Wie das funktioniert? Hier ein paar Tipps:
  • Wer eine Idee hat, guckt, wann darüber weiter geredet werden soll (sofort, später, morgen ...): Zettel mit Ankündigung und Zeitpunkt schreiben und auf dem Pinnbrett der Gesprächsecken am Infopoint aufhängen. Die Räume und Ecken, wo was laufen kann, sind gekennzeichnet – Ihr findet am Infopoint einen Plan, zudem die Markierungen auch an den Räumen selbst sowie manchmal Wegweiser. Ansonsten: Suchen – der Wille treibt Euch schon dahin ...
  • Solche Ideen können Einzelnen kommen, in Gesprächen zwischendurch oder auch in einer Arbeitsgruppe, wenn dort ein weiteres Thema auftaucht und die Gruppe sich spaltet oder einigt, eins jetzt und das andere später zu diskutieren. Als Regel gilt nur: Nichts im Geheimen machen. Alle sollen die Möglichkeit haben, an Diskussionen teilzunehmen. Daher: Aushängen – wo und wann!
  • Ergebnisse sichtbar machen: Bitte schreibt die Ergebnisse auf ... Ihr findet Plakate an der Wand, schön wäre aber auch eine Protokollierung – zum Rundgeben, Rundmailen, für Internetseiten usw. Kontaktpersonen u.ä. angeben für alle, die Nachfragen haben. Eine Ergebnis-Pinnwand kann die Ergebnisse zusammenfügen – nehmt auch Euren Ankündigungszettel wieder ab, wenn Ihr fertig seid.
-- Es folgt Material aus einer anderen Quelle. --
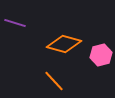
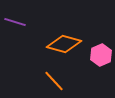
purple line: moved 1 px up
pink hexagon: rotated 10 degrees counterclockwise
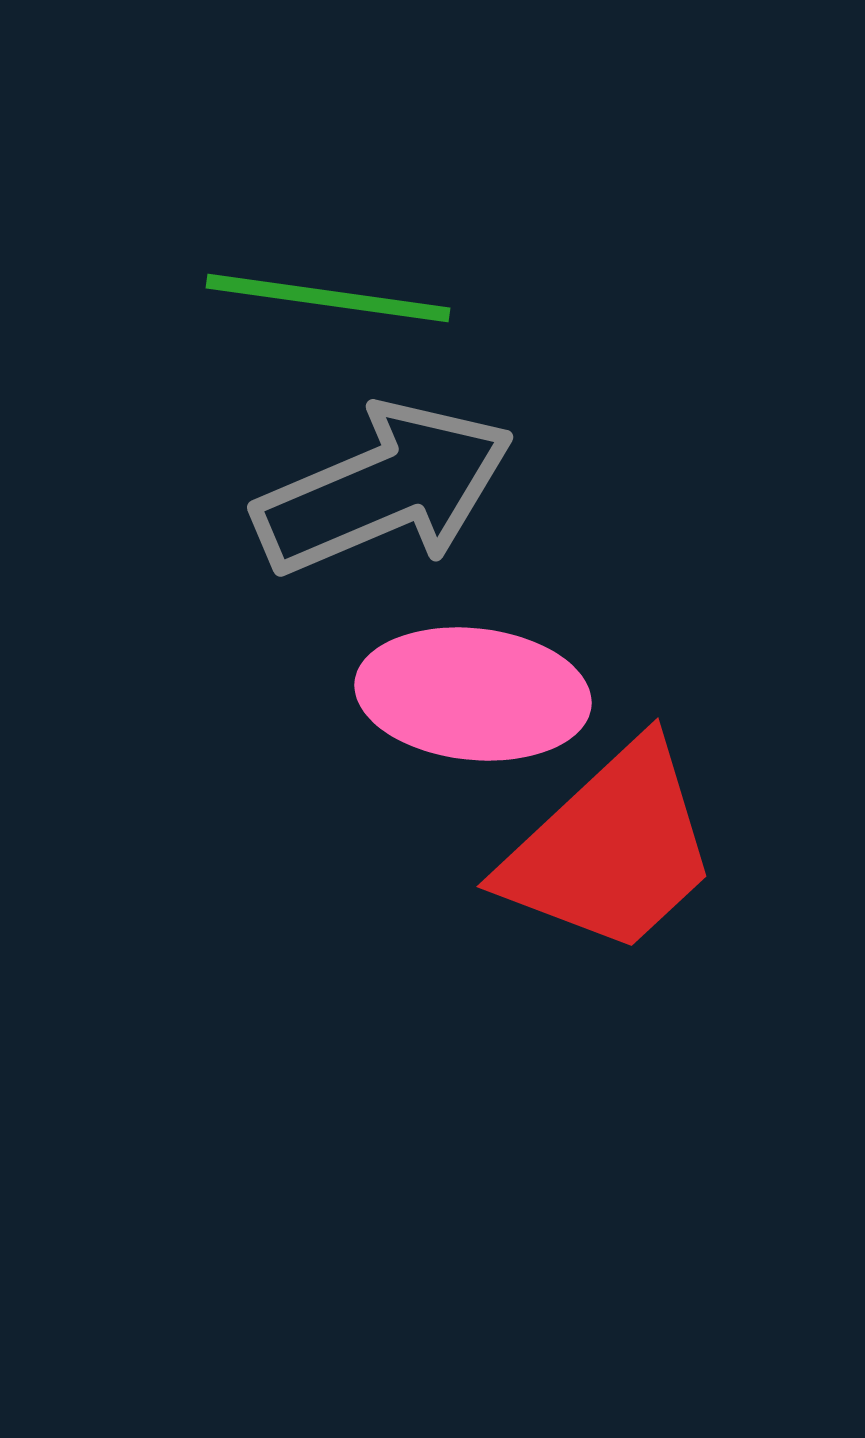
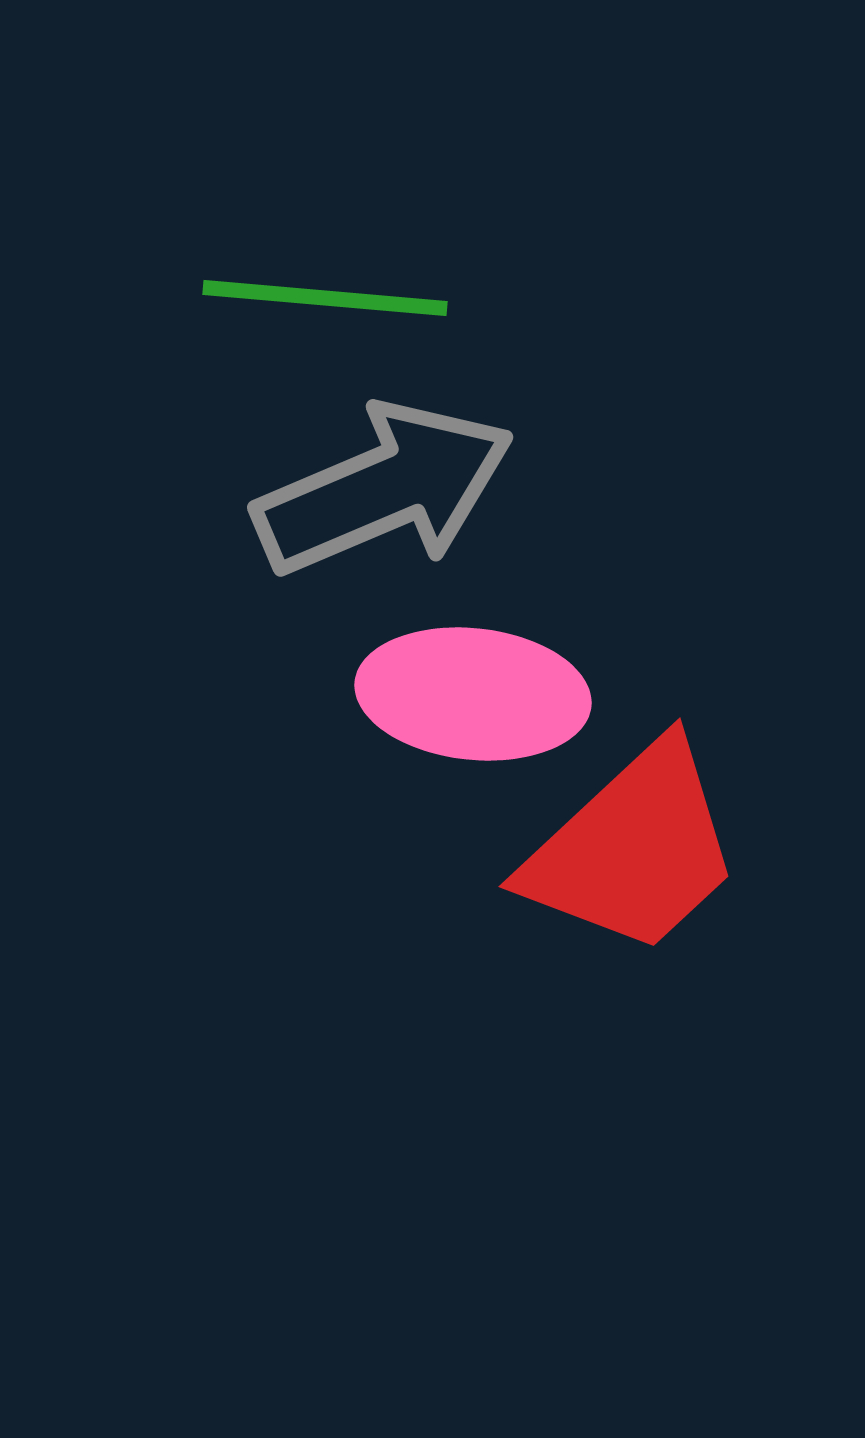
green line: moved 3 px left; rotated 3 degrees counterclockwise
red trapezoid: moved 22 px right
  • Guck immer an diese Pinnwand, wenn Ihr da vorbeikommt oder wissen wollt, was läuft, damit Ihr nichts Spannendes verpaßt. Wenn es hier richtig abgeht, wird da ständig was Neues zu finden sein! Wenn jemandem ein Thema richtig wichtig ist, das noch auf der „Kommt noch“-Wand hängt, schreibt Euren Namen auf den Zettel. Dann können andere interessierte Personen Euch fragen, wann es Euch paßt (aber bitte nicht überall eintragen, dann funktioniert das nicht! Niemand kann überall sein!).
  • Seid mutig, Gruppen zu verlassen, wenn es Euch nicht mehr so interessiert – sucht das, was Ihr wollt. Oder ladet selbst zu dem ein, was Euch interessiert. Oder macht was Eigenes – auch Phasen, mal allein einen Vorschlag oder eine Idee umzusetzen, können sehr kreativ und cool sein.
  • Verabschiedet Euch von dem Irrtum, irgendwie müssen viele über was geredet oder gar entschieden haben, damit es so unglaublich irgendwie total demokratisch ist – das ist ein Irrglaube und oft von denen vertreten, die selbst dominant sein wollen. Nein: In großen Runden sind Dominanzen am schlimmsten – schlimmer sind nur formale Hierarchien (Vorstände, Steuerungsgruppen, Koordinationskreise und so’n Scheiß).
  • Wenn wir das Bedürfnis haben, uns mal in großer Runde zu treffen und Infos auszutauschen, dann sollte auch dieser Vorschlag einfach so eingebracht werden. Niemand ist gezwungen, aber ein „Infoaustausch in großer Runde“ oder wie Ihr das nennt, ist nicht verboten – logisch. Dafür gibt es die größeren Räume. Ihr könnt auch Streitdebatten mit besonderen Formen, Vorführungen von Filmen, Theater, Vorträge u.ä. so einfach ankündigen. Was beliebt, ist auch erlaubt!
  • Der Infopoint in der Mitte ist wichtig. Es wäre schön, wenn Ihr den immer mit Infos spickt. Die Theke und Sitzrunde dort ist auch für alle offen, die gerade nichts vorhaben. Vielleicht könnt Ihr dann anderen helfen, die nach etwas suchen, wenn Ihr die Ohren aufhaltet, was gerade wo diskutiert wird (wer spielt nicht mal gerne „Verfassungsschutz“?) – und es anderen erzählt. Ansonsten können in dieser Runde immer wieder neue Ideen entstehen. Wenn das der Fall ist: Nicht vergessen – Thema und Raum auf Zettel und aufhängen!
  • Viel Spaß, Power, Kreativität. HierarchNIE!